If CMS made the clinical judgment of a physician the most important determinant in where a procedure is performed, that would be a great step forward. Every year, we’re finding there’s more and more procedures that can be performed, on some patients at least, in an outpatient setting. That’s the trend for a lot of healthcare — moving out of the hospital into different sites of care that are more targeted and more efficient. Government regulations can’t keep up with these trends. So to that extent, let the clinical judgment of physicians be the guiding light.
Quality Reporting
Mr. Prentice also said that ASCA is advocating for federal policy makers to make changes to quality reporting requirements for ASCs.
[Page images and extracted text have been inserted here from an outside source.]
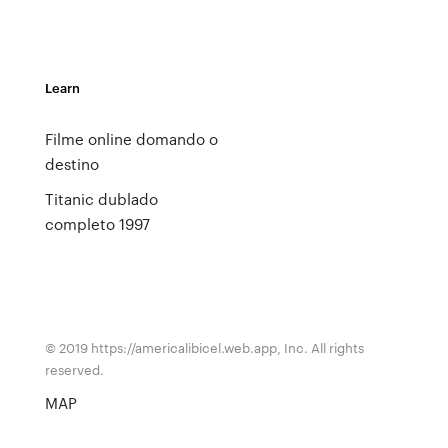
Learn
Filme online domando o
destino
Titanic dublado
completo 1997
© 2019 https://americalibicel.web.app, Inc. All rights
reserved.
MAP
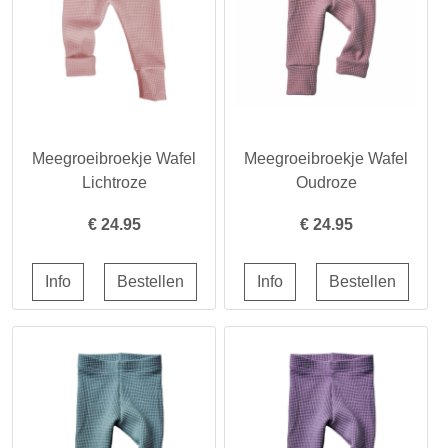
Meegroeibroekje Wafel
Meegroeibroekje Wafel
Lichtroze
Oudroze
€
24.95
€
24.95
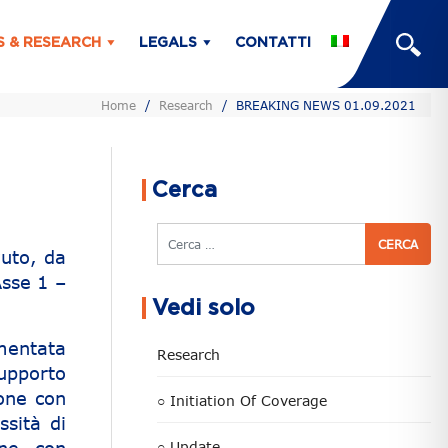
S & RESEARCH
LEGALS
CONTATTI
Home
/
Research
/
BREAKING NEWS 01.09.2021
Cerca
Cerca
vuto, da
sse 1 –
Vedi solo
umentata
Research
supporto
ione con
○ Initiation Of Coverage
sità di
○ Update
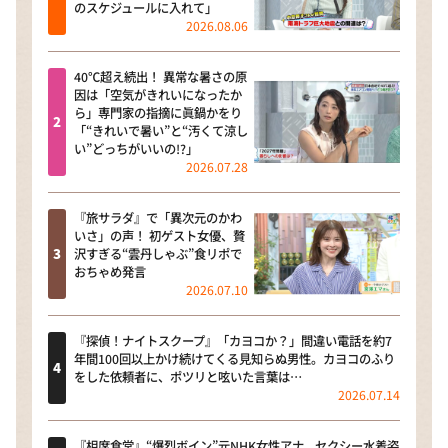
のスケジュールに入れて」
2026.08.06
40℃超え続出！ 異常な暑さの原
因は「空気がきれいになったか
ら」専門家の指摘に眞鍋かをり
「“きれいで暑い”と“汚くて涼し
い”どっちがいいの!?」
2026.07.28
『旅サラダ』で「異次元のかわ
いさ」の声！ 初ゲスト女優、贅
沢すぎる“雲丹しゃぶ”食リポで
おちゃめ発言
2026.07.10
『探偵！ナイトスクープ』「カヨコか？」間違い電話を約7
年間100回以上かけ続けてくる見知らぬ男性。カヨコのふり
をした依頼者に、ポツリと呟いた言葉は…
2026.07.14
『相席食堂』“爆烈ボイン”元NHK女性アナ、セクシー水着姿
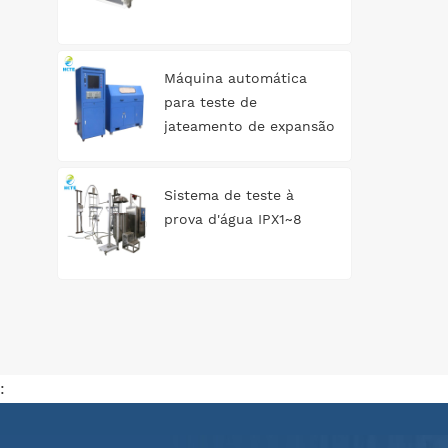
Máquina automática
para teste de
jateamento de expansão
de tanque de água
Sistema de teste à
prova d'água IPX1~8
:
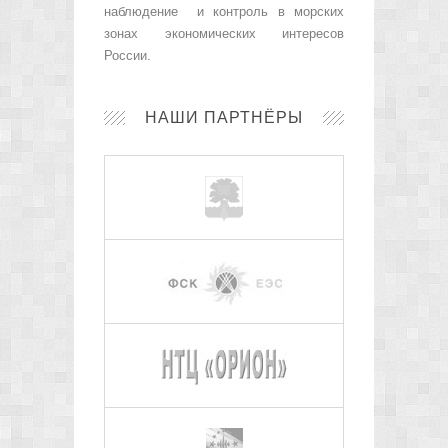
наблюдение и контроль в морских
зонах экономических интересов
России.
НАШИ ПАРТНЁРЫ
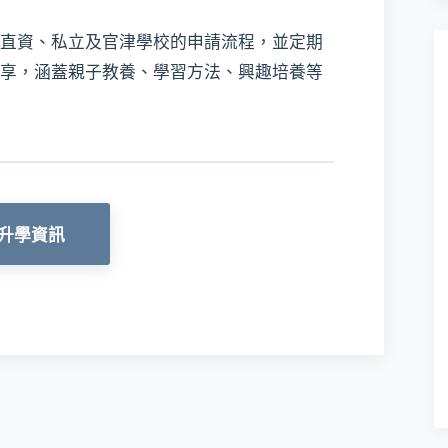
直資、私立及官津學校的申請流程，並定期
享，涵蓋親子教養、學習方法、興趣培養等
升學資訊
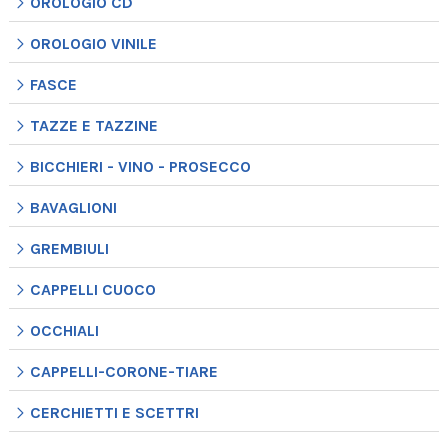
OROLOGIO CD
OROLOGIO VINILE
FASCE
TAZZE E TAZZINE
BICCHIERI - VINO - PROSECCO
BAVAGLIONI
GREMBIULI
CAPPELLI CUOCO
OCCHIALI
CAPPELLI-CORONE-TIARE
CERCHIETTI E SCETTRI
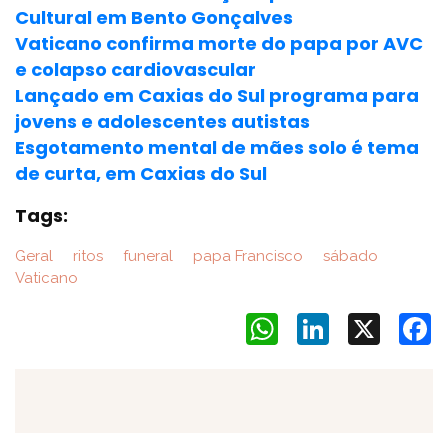
Cultural em Bento Gonçalves
Vaticano confirma morte do papa por AVC
e colapso cardiovascular
Lançado em Caxias do Sul programa para
jovens e adolescentes autistas
Esgotamento mental de mães solo é tema
de curta, em Caxias do Sul
Tags:
Geral
ritos
funeral
papa Francisco
sábado
Vaticano
WhatsApp
LinkedIn
X
F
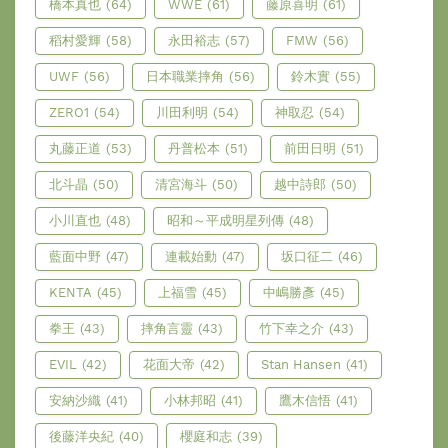
橋本真也
(64)
WWE
(61)
藤原喜明
(61)
稻村愛輝
(58)
永田裕志
(57)
FMW
(56)
UWF
(56)
日本職業摔角
(56)
鈴木實
(55)
ZERO1
(54)
川田利明
(54)
神取忍
(54)
丸藤正道
(53)
丹普松本
(51)
前田日明
(51)
北斗晶
(50)
清宮海斗
(50)
越中詩郎
(50)
小川直也
(48)
昭和～平成明星列傳
(48)
藍面中野
(47)
連載始動
(47)
坂口征二
(46)
KENTA
(45)
上福雪
(45)
中嶋勝彥
(45)
拳王
(43)
摔角言靈
(43)
竹下幸之介
(43)
EVIL
(42)
花面大帝
(42)
Stan Hansen
(41)
安納沙織
(41)
小林邦昭
(41)
鷹木信悟
(41)
後藤洋央紀
(40)
櫻庭和志
(39)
WP: We’ve always been big supporters of the CMS’ quality reporting programs to the extent that they included measures that look at the quality and safety in our facilities. [The quality reporting measures] have helped facilities to compare themselves to other facilities in their market, in their region and around the country, to make sure that they’re high-performing and doing the best possible job. This reporting also provides some evidence to policymakers about the quality of care we’re providing, and we think we have a really good story to tell on that front.
Unfortunately, in recent years, CMS has been adding measures to our program that we don’t think fill those needs and aren’t particularly focused on patient safety. There are a number of measures that were added this past year regarding health equity — which is a really important topic — but which have never been tested in our setting. We believe that [these measures] were a bit of an overreach. The “Outpatient and Ambulatory Surgery Consumer Assessment of Healthcare Providers and Systems Survey” measure that just came online this year is overly long, overly expensive and overly burdensome. That could be pared back in a number of ways by, for example, allowing surgery centers to send the survey electronically. That would reduce the costs and make it easier to administer.
We’d love to see some changes to make that program more focused on safety and quality, and easier to comply with for our members. Our fear is that if they keep adding these measures that don’t resonate or make sense, more facilities are going to choose just not to report.
We’d love to see some changes to make that program more focused on safety and quality, and easier for our members to comply with. Our fear is that if they keep adding these measures that don’t resonate or make sense, more facilities are going to choose just not to report.